PROBLEM DETAILS:
Print only the lines below from the one with "เรียงลำดับโดย" to the one with "Airlines a acheminé", both included, exactly as they stand. Leave pictures out.
━━━━━ MATERIAL TO PROCESS ━━━━━
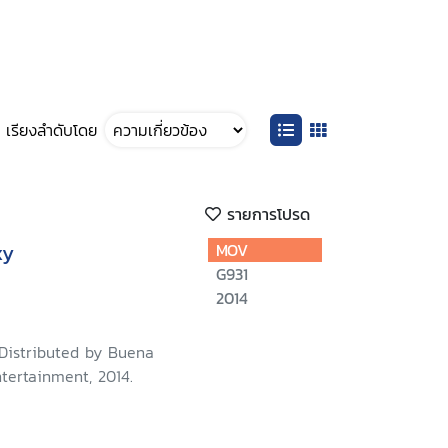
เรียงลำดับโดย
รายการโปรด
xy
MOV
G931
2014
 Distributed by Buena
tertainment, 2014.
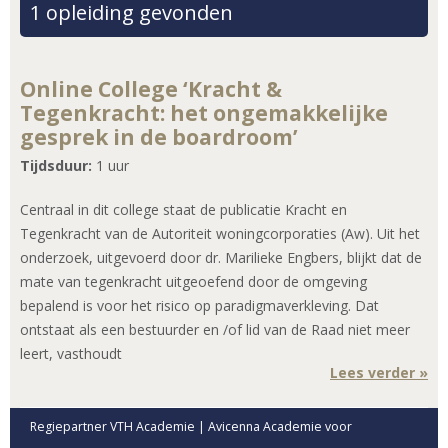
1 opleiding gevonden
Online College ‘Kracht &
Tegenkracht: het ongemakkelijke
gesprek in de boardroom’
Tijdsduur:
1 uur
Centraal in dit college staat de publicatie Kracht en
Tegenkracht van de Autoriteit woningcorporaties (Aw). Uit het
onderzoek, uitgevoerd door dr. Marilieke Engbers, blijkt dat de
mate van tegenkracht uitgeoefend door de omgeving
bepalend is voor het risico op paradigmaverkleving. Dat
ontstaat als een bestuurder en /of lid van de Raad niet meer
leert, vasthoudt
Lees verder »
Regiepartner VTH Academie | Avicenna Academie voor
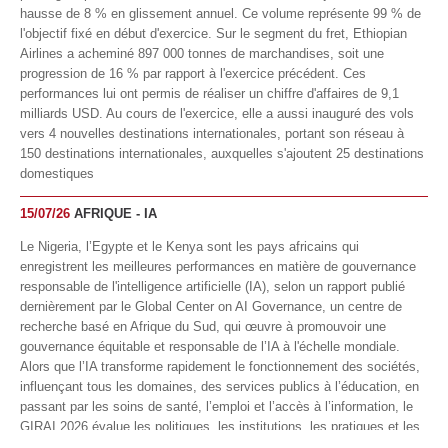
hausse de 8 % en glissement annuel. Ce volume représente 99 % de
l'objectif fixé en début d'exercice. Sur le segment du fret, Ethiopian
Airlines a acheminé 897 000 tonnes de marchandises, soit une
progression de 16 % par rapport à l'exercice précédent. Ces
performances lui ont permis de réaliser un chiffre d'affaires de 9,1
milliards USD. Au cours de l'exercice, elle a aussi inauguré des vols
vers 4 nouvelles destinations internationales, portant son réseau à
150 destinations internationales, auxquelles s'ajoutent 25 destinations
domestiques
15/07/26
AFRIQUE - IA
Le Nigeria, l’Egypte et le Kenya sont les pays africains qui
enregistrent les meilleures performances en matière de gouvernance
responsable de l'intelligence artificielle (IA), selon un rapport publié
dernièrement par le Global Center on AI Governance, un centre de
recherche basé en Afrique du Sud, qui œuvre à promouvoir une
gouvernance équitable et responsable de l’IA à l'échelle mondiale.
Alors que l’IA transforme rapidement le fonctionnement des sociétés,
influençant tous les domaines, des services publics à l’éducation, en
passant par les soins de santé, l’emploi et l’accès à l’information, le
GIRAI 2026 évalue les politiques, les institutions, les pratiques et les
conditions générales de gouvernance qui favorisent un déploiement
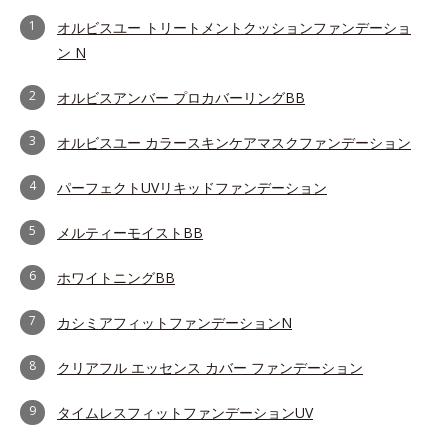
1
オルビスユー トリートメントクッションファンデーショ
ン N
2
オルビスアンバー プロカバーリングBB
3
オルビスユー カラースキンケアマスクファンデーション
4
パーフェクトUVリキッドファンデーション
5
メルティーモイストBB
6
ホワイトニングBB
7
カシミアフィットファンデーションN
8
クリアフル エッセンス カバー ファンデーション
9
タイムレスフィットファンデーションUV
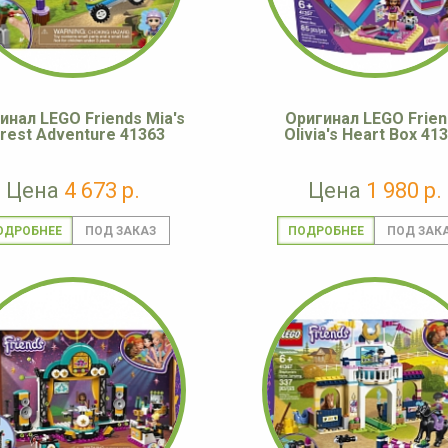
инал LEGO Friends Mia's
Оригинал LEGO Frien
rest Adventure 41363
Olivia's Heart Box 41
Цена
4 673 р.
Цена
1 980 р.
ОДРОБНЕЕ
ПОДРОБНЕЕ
━━━━━
━━━━━ MATERIAL TO PROCESS ━━━━━
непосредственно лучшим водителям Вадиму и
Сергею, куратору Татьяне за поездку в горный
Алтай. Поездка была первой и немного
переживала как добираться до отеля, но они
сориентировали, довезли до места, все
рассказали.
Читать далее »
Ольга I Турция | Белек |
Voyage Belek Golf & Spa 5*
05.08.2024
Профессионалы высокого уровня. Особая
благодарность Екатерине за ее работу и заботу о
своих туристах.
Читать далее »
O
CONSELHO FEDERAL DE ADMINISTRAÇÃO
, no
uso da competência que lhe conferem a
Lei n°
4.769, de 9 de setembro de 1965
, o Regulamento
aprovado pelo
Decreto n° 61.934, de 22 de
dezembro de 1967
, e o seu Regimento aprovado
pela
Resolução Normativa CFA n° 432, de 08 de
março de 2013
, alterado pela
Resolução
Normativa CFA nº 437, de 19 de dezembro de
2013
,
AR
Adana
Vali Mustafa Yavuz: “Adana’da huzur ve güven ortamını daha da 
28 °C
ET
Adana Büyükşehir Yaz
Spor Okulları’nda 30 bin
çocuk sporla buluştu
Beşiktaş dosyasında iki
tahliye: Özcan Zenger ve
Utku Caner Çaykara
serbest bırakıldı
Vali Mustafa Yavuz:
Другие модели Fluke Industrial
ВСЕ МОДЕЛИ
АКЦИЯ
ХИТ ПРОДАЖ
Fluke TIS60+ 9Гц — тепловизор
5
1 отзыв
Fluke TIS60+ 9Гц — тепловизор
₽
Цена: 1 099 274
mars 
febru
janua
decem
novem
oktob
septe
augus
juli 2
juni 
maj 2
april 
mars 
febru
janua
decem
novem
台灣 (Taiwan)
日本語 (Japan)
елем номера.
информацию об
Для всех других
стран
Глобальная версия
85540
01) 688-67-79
━━━━━
EXPECTED ANSWER:
เรียงลำดับโดย
รายการโปรด
xy
MOV
G931
2014
 Distributed by Buena
tertainment, 2014.
1 opleiding gevonden
Online College ‘Kracht &
Tegenkracht: het ongemakkelijke
gesprek in de boardroom’
Tijdsduur:
1 uur
Centraal in dit college staat de publicatie Kracht en
Tegenkracht van de Autoriteit woningcorporaties (Aw). Uit het
onderzoek, uitgevoerd door dr. Marilieke Engbers, blijkt dat de
mate van tegenkracht uitgeoefend door de omgeving
bepalend is voor het risico op paradigmaverkleving. Dat
ontstaat als een bestuurder en /of lid van de Raad niet meer
leert, vasthoudt
Lees verder »
Regiepartner VTH Academie | Avicenna Academie voor
hausse de 8 % en glissement annuel. Ce volume représente 99 % de
l'objectif fixé en début d'exercice. Sur le segment du fret, Ethiopian
Airlines a acheminé 897 000 tonnes de marchandises, soit une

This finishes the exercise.